Nell’occhio del mirino c’è il ruolo del medico e l’evoluzione, o involuzione a seconda dei punti di vista, che ha subito a partire dal periodo d’emergenza pandemica. Le riflessioni che gravitano attorno alla professione medica sono le più svariate e la maggior parte di esse prende a riferimento il Codice Deontologico Medico, più volte minacciato da proposte di riforma. Nello specifico l’articolo 13, ripetutamente soggetto a singolari interpretazioni in casi di emergenza, vedi vigile attesa e protocolli Covid.

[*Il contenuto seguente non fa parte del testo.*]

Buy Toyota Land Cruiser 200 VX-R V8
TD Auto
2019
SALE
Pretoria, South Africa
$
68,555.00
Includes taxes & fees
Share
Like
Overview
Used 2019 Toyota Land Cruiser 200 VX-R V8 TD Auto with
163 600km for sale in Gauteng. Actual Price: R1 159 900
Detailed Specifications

Parte proprio da qui la riflessione dell’endocrinologo e docente universitario Giovanni Vanni Frajese sul mutamento della figura professionale del medico, nello specifico del medico di base: “C’è stata, dopo il Covid una vera e propria trasformazione del ruolo del medico. Un tempo, il medico era un artista, un filosofo, una persona con una vasta cultura, in grado di comprendere il paziente sotto vari aspetti e trovare la migliore strategia per guarirlo. Non si trattava solo di intervenire dal punto di vista farmacologico, ma anche psicologico, poiché l’effetto placebo dipende in gran parte dalla capacità del medico di entrare in empatia con il paziente. Il processo di guarigione inizia proprio da questo contatto.

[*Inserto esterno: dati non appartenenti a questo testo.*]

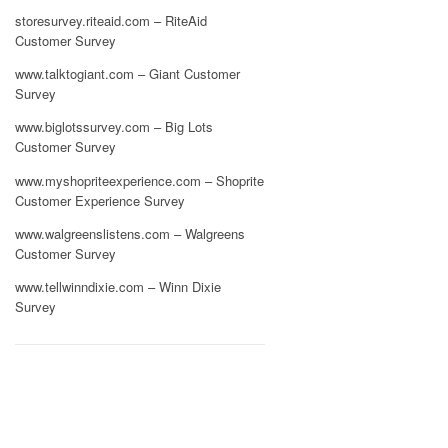
storesurvey.riteaid.com – RiteAid
Customer Survey
www.talktogiant.com – Giant Customer
Survey
www.biglotssurvey.com – Big Lots
Customer Survey
www.myshopriteexperience.com – Shoprite
Customer Experience Survey
www.walgreenslistens.com – Walgreens
Customer Survey
www.tellwinndixie.com – Winn Dixie
Survey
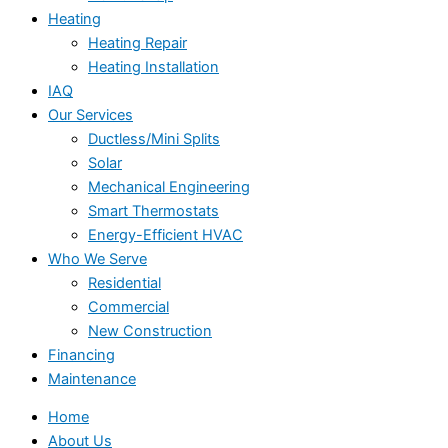
Heating
Heating Repair
Heating Installation
IAQ
Our Services
Ductless/Mini Splits
Solar
Mechanical Engineering
Smart Thermostats
Energy-Efficient HVAC
Who We Serve
Residential
Commercial
New Construction
Financing
Maintenance
Home
About Us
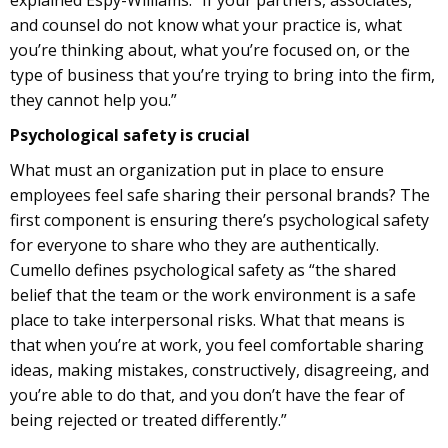
explained Espy-Williams: “If your partners, associates,
and counsel do not know what your practice is, what
you’re thinking about, what you’re focused on, or the
type of business that you’re trying to bring into the firm,
they cannot help you.”
Psychological safety is crucial
What must an organization put in place to ensure
employees feel safe sharing their personal brands? The
first component is ensuring there’s psychological safety
for everyone to share who they are authentically.
Cumello defines psychological safety as “the shared
belief that the team or the work environment is a safe
place to take interpersonal risks. What that means is
that when you’re at work, you feel comfortable sharing
ideas, making mistakes, constructively, disagreeing, and
you’re able to do that, and you don’t have the fear of
being rejected or treated differently.”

Oggi, invece, il medico è diventato un burocrate, costretto a ripetere in modo acritico e senza alcuna coscienza ciò che gli viene imposto dalla gerarchia. Un esempio lampante di questa trasformazione è stato il protocollo di “tachipirina e vigile attesa” adottato durante la pandemia, un protocollo che, a dire il vero, non era obbligatorio, ma solo consigliato. Tuttavia, questo è bastato: nove medici su dieci lo hanno applicato, pur essendo ridicolo e privo di qualsiasi fondamento scientifico o storico. Non si era mai visto un medico che, di fronte a un paziente malato, gli dicesse di prendere un antipiretico come la tachipirina e di “aspettare”, senza nemmeno prescrivere un antinfiammatorio. Questo rappresenta una negazione totale di ciò che il medico dovrebbe essere e fare“.